FDA Approves Agamree (vamorolone) for the Treatment of Duchenne Muscular Dystrophy
Catalyst Pharmaceuticals, Inc. has reported that Santhera Pharmaceuticals has obtained U.S. Food and Drug Administration (“FDA”) approval for Agamree® (vamorolone) oral suspension 40 mg/mL for use in treating Duchenne Muscular Dystrophy (DMD) in patients aged two years and older.
Agamree offers a novel corticosteroid treatment option for DMD, addressing a significant unmet medical need.
Agamree was granted Orphan Drug and Rare Pediatric Disease designations status for DMD in the U.S. and will be eligible for seven years of orphan drug exclusivity upon approval date and has issued pending patents that could provide protection until 2040.
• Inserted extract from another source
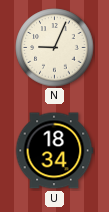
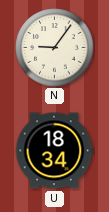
N: 9:04 -> 9:06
In July 2023, Catalyst secured the exclusive North American license and commercial rights for Agamree from Santhera for DMD and other potential indications, bolstering its neuroscience commercial portfolio with a highly synergistic neuromuscular asset. As part of that transaction, Santhera will promptly transfer the approved New Drug Application for Agamree to Catalyst. The company plans to launch the product in Q1 2024.
Agamree’s unique mode of action is based on differential effects on glucocorticoid and mineralocorticoid receptors and modifying further downstream activity and, as such, is considered a novel corticosteroid with dissociative properties in maintaining efficacy, with a better-tolerated side effect profile. This mechanism of action may allow vamorolone to emerge as an effective alternative to the current standard of care corticosteroids in children, adolescents, and adult patients with DMD.